Bu röportajın tam metni aşağıdaki şekildedir:

*Saygıdeğer izleyiciler, New York’ta gerçekleşen BM Genel Kurulu’nun 80. oturumuna dair kesintisiz yayınımıza hoş geldiniz. Bugünkü özel röportaj konuğumuz, İran İslam Cumhuriyeti Cumhurbaşkanı’dır.

Bismillahirrahmanirrahim.
Size ve kıymetli izleyicilere selamlarımı sunuyorum. Umarım bu röportaj, halkımızın ve bizi dinleyenlerin İran İslam Cumhuriyeti’nin bölgeye dair tutumunu daha net anlamasına katkı sağlar.
*Güvenlik Konseyi’nin önceden belirlenen takvime göre birkaç saat içinde snapback mekanizmasını oylamaya sunması bekleniyor. Böyle bir mekanizmanın kabul edilmesi, 2015 Anlaşması’nın kalıcı olarak sona erdiği anlamına mı gelir?

Bugün Güvenlik Konseyi’nde yapılacak olanlar mevcut hukuka dayanmıyor. Bu, Avrupa ülkeleri ve ABD’nin hem bölgede hem de uluslararası kuruluşlarda uyguladığı ilişkiler ve baskıların sonucudur. Biz imzaladığımız anlaşmaya bağlı kaldık, fakat onu ihlal eden ABD oldu. Avrupalılar da taahhütlerini yerine getiremediler. Trump anlaşmayı yırttığında, Avrupa’dan ve diğer ülkelerden İran’a gelen şirketlerin çoğu ABD’den korktukları için ülkemizi terk etti ve Avrupa da hiçbir taahhüdünü yerine getirmedi. Şimdi ise, asıl ihlali yapanlar bizi yükümlülüklere uymayan taraf gibi göstermeye çalışıyor. Bu, dünyada uygulamak istedikleri “güç hukukunun” bir örneğidir ve İran konusunda da aynı yöntemi izliyorlar.

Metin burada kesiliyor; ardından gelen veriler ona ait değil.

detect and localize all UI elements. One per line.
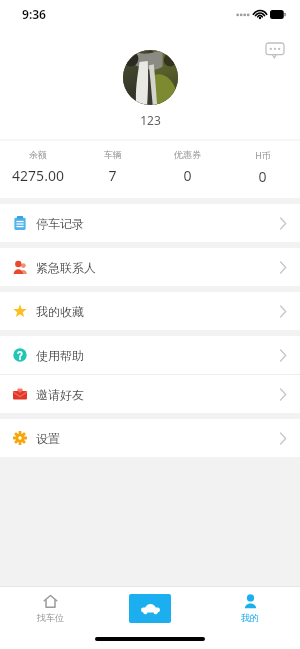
button[interactable]: Messages bbox=[262, 37, 288, 63]
button[interactable]: 邀请好友 bbox=[0, 375, 300, 413]
button[interactable]: 我的收藏 bbox=[0, 292, 300, 330]
staticText: 4275.00 bbox=[12, 166, 64, 185]
staticText: 9:36 bbox=[22, 6, 46, 22]
button[interactable]: 优惠券 bbox=[150, 149, 225, 185]
staticText: 0 bbox=[183, 166, 192, 185]
staticText: 找车位 bbox=[37, 612, 64, 623]
staticText: 车辆 bbox=[104, 149, 122, 160]
button[interactable]: 使用帮助 bbox=[0, 336, 300, 374]
button[interactable]: 找车位 bbox=[0, 587, 100, 629]
button[interactable]: H币 bbox=[225, 149, 300, 186]
button[interactable]: 余额 bbox=[0, 149, 75, 185]
staticText: 我的收藏 bbox=[36, 304, 84, 319]
staticText: 0 bbox=[258, 167, 267, 186]
button[interactable]: 车辆 bbox=[75, 149, 150, 185]
staticText: 停车记录 bbox=[36, 216, 84, 231]
staticText: 123 bbox=[140, 112, 161, 128]
staticText: 余额 bbox=[29, 149, 47, 160]
staticText: 优惠券 bbox=[174, 149, 201, 160]
button[interactable]: 我的 bbox=[200, 587, 300, 629]
staticText: 邀请好友 bbox=[36, 387, 84, 402]
staticText: 7 bbox=[108, 166, 117, 185]
button[interactable]: Profile photo bbox=[123, 50, 178, 105]
staticText: 使用帮助 bbox=[36, 348, 84, 363]
button[interactable]: 停车记录 bbox=[0, 204, 300, 242]
button[interactable]: 紧急联系人 bbox=[0, 248, 300, 286]
staticText: 我的 bbox=[241, 612, 259, 623]
staticText: 紧急联系人 bbox=[36, 260, 96, 275]
button[interactable]: 设置 bbox=[0, 419, 300, 457]
button[interactable]: My car bbox=[129, 594, 171, 623]
staticText: 设置 bbox=[36, 431, 60, 446]
staticText: H币 bbox=[255, 149, 271, 161]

*Yakın zamanda Mısır’ın arabuluculuğuyla Uluslararası Atom Enerjisi Kurumu’yla bir anlaşmaya vardınız. UAEK Başkanı Rafael Grossi, ajans ekibinin Tahran’a doğru yola çıktığını duyurdu. Mısır’ın arabuluculuğunda sizinle UAEK arasında imzalanan bu anlaşmanın akıbetinin ne olacağını sormak istiyorum. Bu anlaşmanın bir sonuca ulaşması mümkün mü?

Avrupa ülkeleri snapback mekanizmasının aktive edilmemesi için bazı şartlar öne sürdü. Üç ana şart vardı: Birincisi, UAEK’nın nükleer tesislerimizi denetleyebilmesi. İkincisi, İran’ın ABD ile müzakereye başlaması. Üçüncüsü ise zenginleştirilmiş uranyum stokunun, özellikle %60 oranındaki uranyumun seyreltilmesi konusunda bir mutabakata varılmasıydı.

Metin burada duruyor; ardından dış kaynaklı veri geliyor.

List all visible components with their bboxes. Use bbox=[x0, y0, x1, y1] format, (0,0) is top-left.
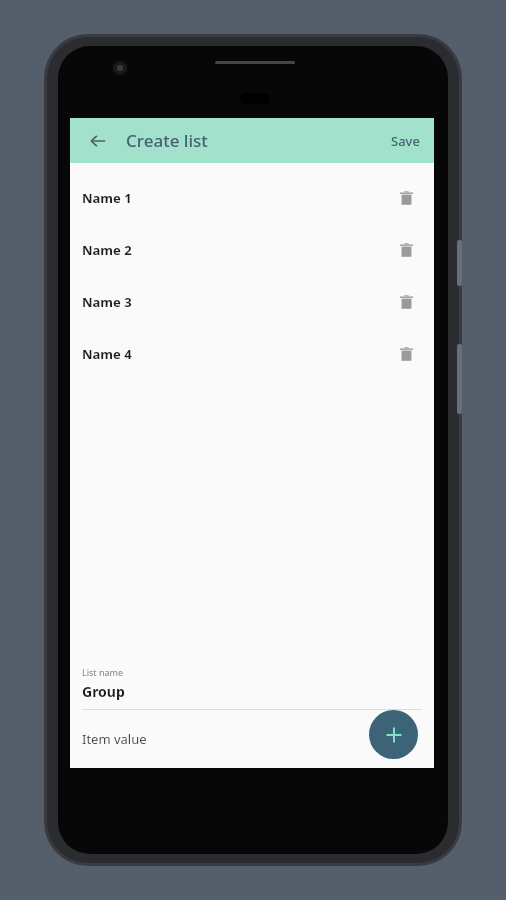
staticText: Group bbox=[82, 682, 125, 701]
button[interactable]: Delete Name 1 bbox=[390, 182, 422, 214]
staticText: List name bbox=[82, 666, 124, 678]
staticText: Name 1 bbox=[82, 189, 132, 207]
button[interactable]: Name 1 bbox=[70, 172, 434, 224]
button[interactable]: Item value bbox=[70, 710, 434, 768]
staticText: Item value bbox=[82, 730, 147, 748]
button[interactable]: Name 4 bbox=[70, 328, 434, 380]
button[interactable]: Name 3 bbox=[70, 276, 434, 328]
staticText: Name 3 bbox=[82, 293, 132, 311]
button[interactable]: Add item bbox=[369, 710, 418, 759]
button[interactable]: Delete Name 2 bbox=[390, 234, 422, 266]
staticText: Create list bbox=[126, 129, 208, 152]
button[interactable]: List name bbox=[70, 658, 434, 709]
button[interactable]: Save bbox=[377, 124, 434, 158]
staticText: Save bbox=[391, 132, 420, 150]
staticText: Name 4 bbox=[82, 345, 132, 363]
button[interactable]: Delete Name 4 bbox=[390, 338, 422, 370]
button[interactable]: Back bbox=[82, 125, 114, 157]
button[interactable]: Delete Name 3 bbox=[390, 286, 422, 318]
staticText: Name 2 bbox=[82, 241, 132, 259]
button[interactable]: Name 2 bbox=[70, 224, 434, 276]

İran, UAEK ile Mısır’ın arabuluculuğunda bir anlaşmaya vardı ve işbirliği için bir çerçeve belirlendi. UAEK ile işbirliğine hazır olduğumuzu açıkladık. ABD ile müzakere konusunda da biz hazırdık, ama masaya oturmak istemeyen Amerika’ydı. %60 oranındaki uranyumun seyreltilmesi konusunda da bir sorun görmedik; bunu UAEK ile işbirliği veya görüşmeler çerçevesinde çözmeye hazırdık.
Biz hiçbir zaman nükleer silah peşinde olmadık ve değiliz; bölgede huzursuzluk yaratma amacımız da yoktur. Asıl bu tür girişimlerin peşinde olan siyonist rejimdir. Ne yazık ki, bütün bunlara ve İran’ın yükümlülüklerinin ötesine geçerek iyi niyet göstermesine rağmen, yine de yasa dışı şekilde Snapback süreci başlatıldı. Bu adım, Amerika’nın tavsiyesiyle atıldı, oysa İran her türlü işbirliğine hazırdı.

*Avrupalılara yakın zamanda yaptığınız "Snapback" aktivasyon sürecini askıya alma teklifini tekrar gündeme getirmeye hazır mısınız, yoksa onlara öncekinden farklı yeni bir teklif sunmaya hazır mısınız?
Onlara sunduğunuz teklifin tekrar gündeme getirilmeye hazır olup olmadığını ya da önceki teklife kıyasla yeni ve farklı bir teklif sunma imkânınızın bulunup bulunmadığını sormak istiyorum. Onların öne sürdüğü teklif gerçekten etkili değildi.

Diyeceklerdi ki: “Zenginleştirilmiş uranyumunuzu bize teslim edin, sonra da size üç ay verelim; geriye kalan konuları bu süre içinde görüşün.” Peki biz neden zenginleştirilmiş uranyumumuzu onlara teslim edelim? Hangi gerekçeyle? Eğer görüşme yapılacaksa bu konu bütün olarak ele alınmalı; mal varlığımızı devretmemiz ve sonra beklememiz istenmemeli.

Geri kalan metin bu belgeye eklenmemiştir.